Copy all the lines of the listing below exactly. Skip the images.
◆ ◆ ◆
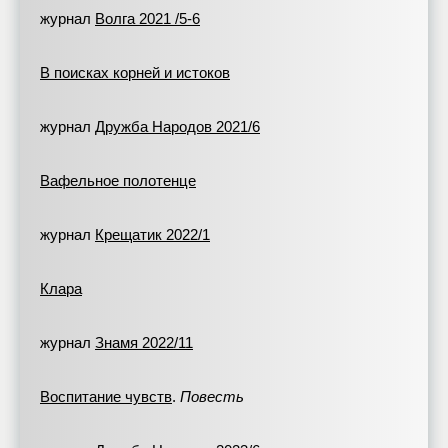
журнал
Волга 2021 /5-6
В поисках корней и истоков
журнал
Дружба Народов 2021/6
Вафельное полотенце
журнал
Крещатик 2022/1
Клара
журнал
Знамя 2022/11
Воспитание чувств
.
Повесть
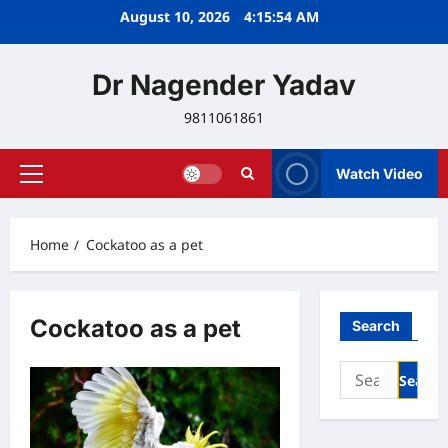
Skip
August 10, 2026
4:15:54 AM
to
content
Dr Nagender Yadav
9811061861
Watch Video
Primary
Menu
Home
Cockatoo as a pet
Cockatoo as a pet
Search
Search
for:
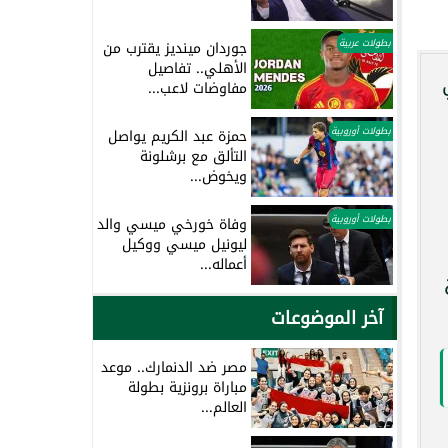
بطولات عربية
جوردان مينديز يقترب من
الأهلي.. تفاصيل
مفاوضات لاعب...
بطولات أوروبية
حمزة عبد الكريم يواصل
التألق مع برشلونة
ويخوض...
بطولات أوروبية
وفاة خورخي ميسي والد
ليونيل ميسي ووكيل
أعماله...
آخر الموضوعات
مصر ضد الدنمارك.. موعد
مباراة برونزية بطولة
العالم...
◆ ◆ ◆
* **Exercise response**:
журнал
Волга 2021 /5-6
В поисках корней и истоков
журнал
Дружба Народов 2021/6
Вафельное полотенце
журнал
Крещатик 2022/1
Клара
журнал
Знамя 2022/11
Воспитание чувств
.
Повесть
Skip
August 10, 2026
4:15:54 AM
to
content
Dr Nagender Yadav
9811061861
Watch Video
Primary
Menu
Home
Cockatoo as a pet
Cockatoo as a pet
Search
Search
for:
بطولات عربية
جوردان مينديز يقترب من
الأهلي.. تفاصيل
مفاوضات لاعب...
بطولات أوروبية
حمزة عبد الكريم يواصل
التألق مع برشلونة
ويخوض...
بطولات أوروبية
وفاة خورخي ميسي والد
ليونيل ميسي ووكيل
أعماله...
آخر الموضوعات
مصر ضد الدنمارك.. موعد
مباراة برونزية بطولة
العالم...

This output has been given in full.